Memória: o cantor Cassiano e o ator Norman Lloyd
Ambos os artistas faleceram nesta semana; relembre suas carreiras

Se Tim Maia, sempre irrequieto, dado a diatribes, era dono de uma personalidade difícil, o paraibano Genival Cassiano dos Santos — um de seus parceiros mais fenomenais — não ficava atrás. Irascíveis, ambos viviam às turras, mas isso não impediu que uma assombrosa alquimia se instalasse no estúdio no Rio de Janeiro onde, em 1970, gravaram o primeiro disco de Tim. Cassiano daria contribuição decisiva àquele álbum clássico do soul nacional, com sua guitarra de fraseado picotado e duas músicas de sua autoria: Primavera (Vai Chuva) — “Quando o inverno chegar, eu quero estar junto a ti / Pode o outono voltar, que eu quero estar junto a ti” — e Eu Amo Você. Mas, enquanto Tim viria a explodir nas décadas seguintes, com Cassiano deu-se o oposto: ele se tornaria um talento muito cultuado, mas fadado ao ostracismo.

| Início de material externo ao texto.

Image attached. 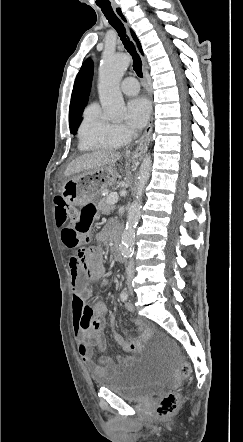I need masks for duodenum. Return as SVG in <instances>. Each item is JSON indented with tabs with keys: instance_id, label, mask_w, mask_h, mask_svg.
I'll use <instances>...</instances> for the list:
<instances>
[{
	"instance_id": "1",
	"label": "duodenum",
	"mask_w": 243,
	"mask_h": 442,
	"mask_svg": "<svg viewBox=\"0 0 243 442\" xmlns=\"http://www.w3.org/2000/svg\"><path fill=\"white\" fill-rule=\"evenodd\" d=\"M122 243L120 240V235L118 233L115 234V252L119 258H122Z\"/></svg>"
}]
</instances>
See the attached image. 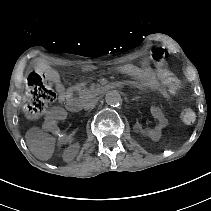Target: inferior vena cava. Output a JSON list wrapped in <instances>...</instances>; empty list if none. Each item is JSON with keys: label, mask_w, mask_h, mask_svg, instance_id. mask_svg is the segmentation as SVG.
I'll list each match as a JSON object with an SVG mask.
<instances>
[{"label": "inferior vena cava", "mask_w": 211, "mask_h": 211, "mask_svg": "<svg viewBox=\"0 0 211 211\" xmlns=\"http://www.w3.org/2000/svg\"><path fill=\"white\" fill-rule=\"evenodd\" d=\"M93 106H94V104H88L85 108H91Z\"/></svg>", "instance_id": "inferior-vena-cava-1"}]
</instances>
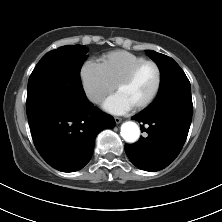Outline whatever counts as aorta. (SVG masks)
Here are the masks:
<instances>
[{
    "label": "aorta",
    "mask_w": 222,
    "mask_h": 222,
    "mask_svg": "<svg viewBox=\"0 0 222 222\" xmlns=\"http://www.w3.org/2000/svg\"><path fill=\"white\" fill-rule=\"evenodd\" d=\"M121 136L128 143H134L139 139L140 129L134 122L127 121L121 126Z\"/></svg>",
    "instance_id": "762f6f07"
}]
</instances>
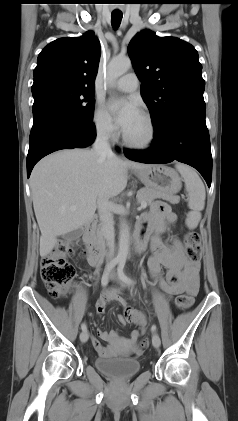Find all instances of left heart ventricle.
I'll list each match as a JSON object with an SVG mask.
<instances>
[{
	"mask_svg": "<svg viewBox=\"0 0 238 421\" xmlns=\"http://www.w3.org/2000/svg\"><path fill=\"white\" fill-rule=\"evenodd\" d=\"M126 136L135 142L144 141L148 136V126L141 114L124 129Z\"/></svg>",
	"mask_w": 238,
	"mask_h": 421,
	"instance_id": "1",
	"label": "left heart ventricle"
}]
</instances>
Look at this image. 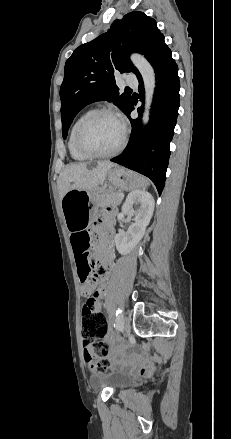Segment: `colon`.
Instances as JSON below:
<instances>
[{
	"instance_id": "obj_1",
	"label": "colon",
	"mask_w": 231,
	"mask_h": 439,
	"mask_svg": "<svg viewBox=\"0 0 231 439\" xmlns=\"http://www.w3.org/2000/svg\"><path fill=\"white\" fill-rule=\"evenodd\" d=\"M77 229V228H75ZM79 277L84 283L85 290L90 293L96 282V276L91 272V265L82 267ZM82 342L85 347L92 346V353L85 354L88 368L95 373H103L110 367L107 345L101 339L107 333L106 318L101 312L91 310L87 305L82 309Z\"/></svg>"
}]
</instances>
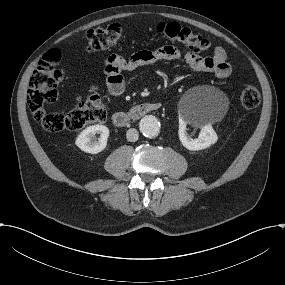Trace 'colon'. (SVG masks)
<instances>
[{
  "instance_id": "5ec220e1",
  "label": "colon",
  "mask_w": 285,
  "mask_h": 285,
  "mask_svg": "<svg viewBox=\"0 0 285 285\" xmlns=\"http://www.w3.org/2000/svg\"><path fill=\"white\" fill-rule=\"evenodd\" d=\"M156 30L164 39L182 42L194 52H203L209 48L207 39L177 22H160ZM122 35L119 24L90 29L86 33L87 49L98 51L112 48L118 44ZM60 61V51H48L30 79L27 104L34 119L51 132L80 130L89 124L102 122L106 118V105L94 88L86 100L69 110H47V105L57 100V87L64 76V70L59 66ZM240 101L246 110H252L259 106L261 94L255 86L250 85L242 90Z\"/></svg>"
}]
</instances>
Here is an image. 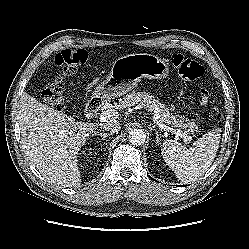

Nascido em Campina Grande, ele se mudou para o Rio de Janeiro aos 6 anos. Aprendeu a tocar violão com seu pai, amigo de Jackson do Pandeiro. Apaixonou-se pela bossa nova e logo passou a tocar em grupos musicais, como o quarteto Os Diagonais. Após a gravação do álbum com Tim Maia, lançaria seus três principais discos: Imagem e Som (1971), Apresentamos Nosso Cassiano (1973) e Cuban Soul (1976), sua obra-prima, do qual faz parte A Lua e Eu (“Mais um ano se passou e nem sequer ouvi falar seu nome”). No fim da década de 70, porém, um grave problema pulmonar minou sua carreira nos palcos — e sua trajetória pessoal nas décadas seguintes seguiria um rumo errático, longe do sucesso. A influência do artista, no entanto, pode ser medida pela variedade de nomes que regravariam seu trabalho, como Ivete Sangalo, Alcione e Gilberto Gil. Cassiano morreu na sexta-feira 7, aos 77 anos, de causa não revelada, em um hospital público do subúrbio do Rio de Janeiro.
O clássico dos clássicos

“Se a história do cinema tem uma voz é a de Norman Lloyd”, escreveu o reputado crítico Kenneth Turan no jornal Los Angeles Times, em 2012. Lloyd, ator americano de timbre inigualável, trabalhou com diretores como Charlie Chaplin, Alfred Hitchcock e Orson Welles — divertia-se contando detalhes de seus passeios noturnos com Chaplin. Estreou nas telas, em 1942, na pele de um personagem inesquecível: o espião alemão que caía do topo da Estátua da Liberdade, em Nova York, no suspense Sabotador, clássico de Hitchcock. Foi forçado ao ostracismo, logo depois, perseguido pela lista negra do macarthismo, acusado de ligações com o Partido Comunista. Em 1989, alcançaria imenso sucesso como o implacável reitor universitário em Sociedade dos Poetas Mortos, papel que o faria renascer para o público. Morreu em Los Angeles, em 11 de maio, aos 106 anos. Atribuía a longevidade a um segredo: “Evitar pessoas desagradáveis”.